All entries below are to be set down again exactly as given.

-*-*-

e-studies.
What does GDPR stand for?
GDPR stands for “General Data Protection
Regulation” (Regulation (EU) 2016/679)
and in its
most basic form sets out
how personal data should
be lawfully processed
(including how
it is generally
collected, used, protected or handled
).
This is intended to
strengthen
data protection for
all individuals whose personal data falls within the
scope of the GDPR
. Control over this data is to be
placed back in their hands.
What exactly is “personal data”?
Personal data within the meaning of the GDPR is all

-*-*-

TASK OUTPUT:
e-studies.
What does GDPR stand for?
GDPR stands for “General Data Protection
Regulation” (Regulation (EU) 2016/679)
and in its
most basic form sets out
how personal data should
be lawfully processed
(including how
it is generally
collected, used, protected or handled
).
This is intended to
strengthen
data protection for
all individuals whose personal data falls within the
scope of the GDPR
. Control over this data is to be
placed back in their hands.
What exactly is “personal data”?
Personal data within the meaning of the GDPR is all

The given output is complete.